━━━ MATERIAL FOR THE TASK ━━━

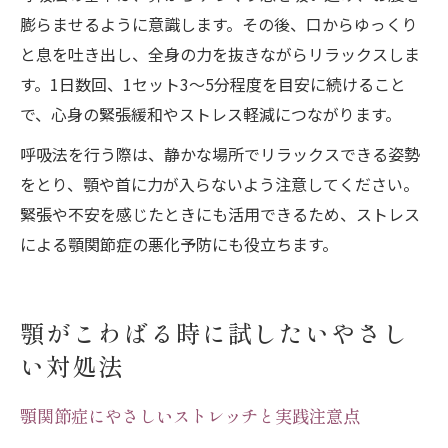
膨らませるように意識します。その後、口からゆっくり
と息を吐き出し、全身の力を抜きながらリラックスしま
す。1日数回、1セット3〜5分程度を目安に続けること
で、心身の緊張緩和やストレス軽減につながります。
呼吸法を行う際は、静かな場所でリラックスできる姿勢
をとり、顎や首に力が入らないよう注意してください。
緊張や不安を感じたときにも活用できるため、ストレス
による顎関節症の悪化予防にも役立ちます。
顎がこわばる時に試したいやさし
い対処法
顎関節症にやさしいストレッチと実践注意点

━━━

• [EXERCISE DETAILS]: The lines from the one with "す。1日数回、1セット3〜5分程度を目安に続けること" through the end of the data above are to be set down exactly, with both boundary lines included and no other lines.

• [RESULT FOR THIS TASK]:
す。1日数回、1セット3〜5分程度を目安に続けること
で、心身の緊張緩和やストレス軽減につながります。
呼吸法を行う際は、静かな場所でリラックスできる姿勢
をとり、顎や首に力が入らないよう注意してください。
緊張や不安を感じたときにも活用できるため、ストレス
による顎関節症の悪化予防にも役立ちます。
顎がこわばる時に試したいやさし
い対処法
顎関節症にやさしいストレッチと実践注意点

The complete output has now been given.